Peripheral blood samples from patients and rat stroke models were collected in RNALater (Ambion, Austin, TX, USA) and stored at −80 °C until processing. Total RNA was isolated using the Ribopure™ Blood RNA isolation Kit (Ambion, Austin, TX, USA) according to manufacturer’s protocol. Total RNA from rat brain samples was extracted by a single-step method using Trizol according to the manufacturers’ protocol (Invitrogen, Carlsbad, CA, USA). RNA concentration was determined using ND-1000 Spectrophotometer (Nanodrop™, Wilmington, DE, USA). The integrity of RNA samples was verified using denaturing gel electrophoresis (15% polyacrylamide gel) and Agilent 2100 Bioanalyzer (Agilent Technologies, Santa Clara, CA, USA). Samples displaying RNA integrity number (RIN) of >7.5 were subsequently selected for microarray and quantitative PCR analysis.

3.4. miRNA Microarray and Statistical Analysis

miRNA profiling was performed on individual as well as pooled samples using LNA™-modified oligonucleotide (Exiqon, Vedbaek, Denmark) probes (Sanger miRBase release 12 and release 16). Peripheral blood RNA (1 μg) was 3′-end-labeled with Hy3 dye and hybridized on miRCURY LNA™ Arrays according to the manufacturer’s protocol (Exiqon, Vedbaek, Denmark). The first stage of analysis was performed using Partek® 6.6 Genomics Suite software (Partek Inc., St. Louis, MO, USA). Briefly, background-subtracted median signal intensity of 100 was selected as a threshold value for inclusion of significantly detected miRNAs. Global sample variability was assessed by principal components analysis (PCA). First stage of normalization was carried out against a group of endogenous controls and the spike-in controls for each chip to avoid technical and experimental variations among the healthy and stroke samples. The normalized signal intensity value was log 2 transformed and differentially regulated (stroke versus healthy controls) miRNAs were selected. List of miRNAs with an absolute fold change ≥1.2 and ≤−1.2 and p value < 0.05 after the Benjamini-Hochberg false discovery rate (FDR) correction following multiple comparisons were considered significant. All statistical analyses were performed using the statistical tools provided by Partek® 6.6 Genomics Suite software (Partek Inc., St. Louis, MO, USA). Receiver operating characteristic (ROC) curve values were generated using the online PSPP software (Free Software Foundation, Boston, MA, USA). Log 2 transformed normalized signal intensity ratios were used for the analysis.

3.5. Quantitative PCR

Validation of miRNAs was carried out using TaqMan quantitative Real-Time PCR. Briefly, 10 ng of total RNA was reverse transcribed (in 15 μL) using specific stem-loop primers. For the PCR reaction, 1.33 μL (~0.891 ng) of RT-product was used.

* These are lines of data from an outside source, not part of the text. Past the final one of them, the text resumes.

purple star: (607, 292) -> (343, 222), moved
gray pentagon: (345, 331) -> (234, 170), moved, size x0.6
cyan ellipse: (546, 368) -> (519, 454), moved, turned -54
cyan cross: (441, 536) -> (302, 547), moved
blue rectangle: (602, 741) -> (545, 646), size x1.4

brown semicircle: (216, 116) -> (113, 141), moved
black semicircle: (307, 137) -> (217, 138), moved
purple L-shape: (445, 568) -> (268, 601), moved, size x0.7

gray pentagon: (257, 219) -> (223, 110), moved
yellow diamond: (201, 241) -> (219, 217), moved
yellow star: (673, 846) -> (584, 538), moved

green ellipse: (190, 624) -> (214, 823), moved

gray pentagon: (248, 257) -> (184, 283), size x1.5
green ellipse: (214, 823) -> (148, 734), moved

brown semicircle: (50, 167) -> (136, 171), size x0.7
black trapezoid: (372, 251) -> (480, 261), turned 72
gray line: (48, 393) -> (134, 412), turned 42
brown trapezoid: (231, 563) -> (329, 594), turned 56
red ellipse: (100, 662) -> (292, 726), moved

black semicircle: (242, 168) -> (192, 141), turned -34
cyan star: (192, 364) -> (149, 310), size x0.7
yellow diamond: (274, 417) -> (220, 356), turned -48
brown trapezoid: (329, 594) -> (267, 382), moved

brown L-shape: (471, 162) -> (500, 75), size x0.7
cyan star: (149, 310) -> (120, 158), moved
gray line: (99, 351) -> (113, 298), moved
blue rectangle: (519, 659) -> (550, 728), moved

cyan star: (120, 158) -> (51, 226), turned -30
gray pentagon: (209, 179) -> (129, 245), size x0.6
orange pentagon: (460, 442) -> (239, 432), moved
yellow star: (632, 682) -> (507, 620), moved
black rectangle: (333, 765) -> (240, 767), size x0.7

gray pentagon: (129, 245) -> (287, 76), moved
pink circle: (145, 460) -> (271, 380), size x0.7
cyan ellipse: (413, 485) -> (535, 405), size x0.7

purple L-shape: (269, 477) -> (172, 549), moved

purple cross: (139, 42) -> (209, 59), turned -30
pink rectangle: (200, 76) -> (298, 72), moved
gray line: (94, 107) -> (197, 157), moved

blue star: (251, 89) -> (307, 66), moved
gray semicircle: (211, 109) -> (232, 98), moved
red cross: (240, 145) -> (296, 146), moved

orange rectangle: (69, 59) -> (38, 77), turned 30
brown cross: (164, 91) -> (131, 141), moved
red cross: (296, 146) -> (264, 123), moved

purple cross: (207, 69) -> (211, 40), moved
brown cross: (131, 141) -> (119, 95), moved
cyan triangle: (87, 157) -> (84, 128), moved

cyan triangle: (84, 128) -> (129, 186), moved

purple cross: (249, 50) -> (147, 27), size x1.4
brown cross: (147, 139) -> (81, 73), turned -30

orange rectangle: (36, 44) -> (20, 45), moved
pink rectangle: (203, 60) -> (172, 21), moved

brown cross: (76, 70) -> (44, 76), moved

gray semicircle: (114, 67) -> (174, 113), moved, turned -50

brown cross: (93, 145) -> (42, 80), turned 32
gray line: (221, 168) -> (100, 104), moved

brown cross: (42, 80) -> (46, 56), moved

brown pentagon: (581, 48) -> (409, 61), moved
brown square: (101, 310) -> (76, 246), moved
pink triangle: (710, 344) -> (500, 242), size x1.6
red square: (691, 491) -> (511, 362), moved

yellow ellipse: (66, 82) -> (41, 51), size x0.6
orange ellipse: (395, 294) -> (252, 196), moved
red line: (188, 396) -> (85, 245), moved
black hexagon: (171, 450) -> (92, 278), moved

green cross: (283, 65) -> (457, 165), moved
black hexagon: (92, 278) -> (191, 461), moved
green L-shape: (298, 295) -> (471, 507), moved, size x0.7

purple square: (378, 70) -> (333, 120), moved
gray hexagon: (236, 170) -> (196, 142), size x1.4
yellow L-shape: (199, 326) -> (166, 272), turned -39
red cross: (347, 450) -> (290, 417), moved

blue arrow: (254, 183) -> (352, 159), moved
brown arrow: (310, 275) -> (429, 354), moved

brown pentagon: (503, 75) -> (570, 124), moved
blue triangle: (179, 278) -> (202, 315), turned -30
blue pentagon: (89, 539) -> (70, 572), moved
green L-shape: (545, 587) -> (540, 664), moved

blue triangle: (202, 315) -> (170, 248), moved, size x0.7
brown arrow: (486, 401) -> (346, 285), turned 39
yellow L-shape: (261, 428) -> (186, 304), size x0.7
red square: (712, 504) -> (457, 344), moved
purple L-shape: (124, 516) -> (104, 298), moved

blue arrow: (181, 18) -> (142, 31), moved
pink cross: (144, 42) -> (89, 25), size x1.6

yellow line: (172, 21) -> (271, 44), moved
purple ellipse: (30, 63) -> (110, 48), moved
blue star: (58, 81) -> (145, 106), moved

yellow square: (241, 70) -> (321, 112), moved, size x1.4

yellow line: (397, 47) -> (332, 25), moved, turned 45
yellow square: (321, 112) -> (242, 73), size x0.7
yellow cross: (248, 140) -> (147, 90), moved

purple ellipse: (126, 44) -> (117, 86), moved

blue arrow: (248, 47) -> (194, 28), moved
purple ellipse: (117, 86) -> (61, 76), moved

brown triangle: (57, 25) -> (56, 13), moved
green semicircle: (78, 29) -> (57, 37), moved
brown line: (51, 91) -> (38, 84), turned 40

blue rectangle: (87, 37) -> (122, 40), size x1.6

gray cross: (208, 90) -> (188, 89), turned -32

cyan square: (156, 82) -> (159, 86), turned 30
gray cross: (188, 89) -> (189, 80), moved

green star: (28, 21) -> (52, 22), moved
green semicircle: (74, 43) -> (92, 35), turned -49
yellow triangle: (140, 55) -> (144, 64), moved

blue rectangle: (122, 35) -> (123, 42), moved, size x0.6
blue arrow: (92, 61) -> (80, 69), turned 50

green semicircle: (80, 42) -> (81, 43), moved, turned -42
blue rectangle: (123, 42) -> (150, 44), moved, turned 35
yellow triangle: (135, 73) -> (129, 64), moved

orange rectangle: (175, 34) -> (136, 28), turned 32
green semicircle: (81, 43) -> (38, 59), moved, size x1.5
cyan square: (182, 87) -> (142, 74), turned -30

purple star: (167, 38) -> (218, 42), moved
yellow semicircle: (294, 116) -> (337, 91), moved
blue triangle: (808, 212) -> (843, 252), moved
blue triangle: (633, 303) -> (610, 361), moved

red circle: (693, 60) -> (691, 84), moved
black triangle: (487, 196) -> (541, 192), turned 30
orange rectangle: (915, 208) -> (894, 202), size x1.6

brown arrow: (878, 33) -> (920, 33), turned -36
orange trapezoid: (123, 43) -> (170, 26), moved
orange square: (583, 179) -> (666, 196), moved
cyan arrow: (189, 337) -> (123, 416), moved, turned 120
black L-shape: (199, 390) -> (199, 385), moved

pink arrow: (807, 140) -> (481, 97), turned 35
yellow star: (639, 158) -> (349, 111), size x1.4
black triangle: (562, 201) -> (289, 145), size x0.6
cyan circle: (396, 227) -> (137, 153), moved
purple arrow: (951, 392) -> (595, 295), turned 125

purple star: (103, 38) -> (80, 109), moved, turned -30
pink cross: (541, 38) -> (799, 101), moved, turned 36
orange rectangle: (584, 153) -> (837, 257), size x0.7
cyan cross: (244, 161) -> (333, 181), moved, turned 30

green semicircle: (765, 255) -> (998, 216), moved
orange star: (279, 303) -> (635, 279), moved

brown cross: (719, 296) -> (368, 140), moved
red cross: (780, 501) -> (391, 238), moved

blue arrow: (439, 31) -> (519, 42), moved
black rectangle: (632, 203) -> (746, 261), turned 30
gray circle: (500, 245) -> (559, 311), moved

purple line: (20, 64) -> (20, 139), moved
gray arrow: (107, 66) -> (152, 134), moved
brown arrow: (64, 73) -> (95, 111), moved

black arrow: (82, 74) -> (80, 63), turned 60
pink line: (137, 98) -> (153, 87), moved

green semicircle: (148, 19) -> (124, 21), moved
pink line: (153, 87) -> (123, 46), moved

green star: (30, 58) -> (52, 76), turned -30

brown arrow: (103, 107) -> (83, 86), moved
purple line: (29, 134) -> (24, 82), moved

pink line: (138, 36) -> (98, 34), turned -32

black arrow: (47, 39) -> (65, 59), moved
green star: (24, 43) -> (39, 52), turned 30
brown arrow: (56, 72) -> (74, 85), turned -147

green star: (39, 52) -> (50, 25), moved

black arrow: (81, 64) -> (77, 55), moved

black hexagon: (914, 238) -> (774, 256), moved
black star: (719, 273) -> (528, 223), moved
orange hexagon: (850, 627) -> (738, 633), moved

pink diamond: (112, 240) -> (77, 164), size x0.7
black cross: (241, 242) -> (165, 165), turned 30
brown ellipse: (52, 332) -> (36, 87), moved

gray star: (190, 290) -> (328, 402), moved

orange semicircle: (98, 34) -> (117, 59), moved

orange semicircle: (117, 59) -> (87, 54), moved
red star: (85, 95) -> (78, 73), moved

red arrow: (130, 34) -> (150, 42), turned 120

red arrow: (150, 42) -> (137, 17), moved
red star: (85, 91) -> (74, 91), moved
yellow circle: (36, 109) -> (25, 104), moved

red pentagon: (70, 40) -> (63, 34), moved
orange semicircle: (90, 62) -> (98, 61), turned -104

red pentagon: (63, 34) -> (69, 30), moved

PCR was carried out using the Applied Biosystems 7900 high throughput sequence detection system (Applied Biosystems, Foster City, CA, USA). Both RT- and PCR-reactions were performed in triplicate, in three separate experiments. RNU44 was used as the housekeeping gene. For validation of the specific miRNA cluster (57 miRNAs), a customized low-density array (LDA) panel was used and the reaction performed according to the manufacturer’s protocols (Applied Biosystems, Foster City, CA, USA). Analysis of the LDA data was carried out using the DataAssist software provided by manufacturer (Applied Biosystems, Foster City, CA, USA). Global normalization of the LDA data was performed and the p values were adjusted according to the Benjamini-Hochberg FDR method.

4. Conclusions

Blood based miRNAs could provide an additional tool for an accurate analysis to assess diagnosis of stroke patients. Based on patient blood miRNA profiles, our study identified a panel of 32 miRNAs that could accurately distinguish stroke subtypes. We also found miR-125b-2*, -27a*, -422a, -488 and -627 to be consistently altered during acute stroke. Furthermore, using rat stroke models we provide evidence that changes in expression of these miRNAs in the brain in response to MCAo is reflected in their corresponding blood. This further confirms that the upregulation of expression observed for miR-125b-2*, -27a*, -422a, -488 and -627 is indeed a consequence of acute cerebral ischemia. Thus, we propose that miR-125b-2*, -27a*, -422a, -488 and -627 could reflect the onset of ischemic stroke and prove to be of diagnostic value.

Supplementary Information

ijms-15-01418-s001.pdf

Acknowledgments

The study was funded by National Medical Research Council (NMRC) Singapore under the grants NMRC/EDG/0037/2008 (R-183-000-230-275); NMRC/EDG/0034/2008; NMRC/IRG/1279/2010 (R-183-000-290-213); and University of Malaya High Impact Grant (HIR00067).

Conflicts of Interest

All authors declare no conflict of interests.
  • Author ContributionsKJ, SS, DSK, KYL and AA perceived the concept, designed the experiments and wrote the manuscript. All experiments were carried out in KJ’s laboratory. AA performed the microarray. All other experiments including qPCR were carried out by SS, KYL, JRT, PK and FJL. DSK performed the statistical analysis and interpretation of data in relation to metabolic syndrome. JRT, KYL and FJL created the animal models for the study. Blood RNA extraction was carried out by FLY, JRT, DSK and AA. All bioinformatics analyses were performed by AA, SS, DSK and KYL under the guidance of KJ. Patient recruitment and collection of blood samples were carried out by KST, CWW, DAD, FPW and ST.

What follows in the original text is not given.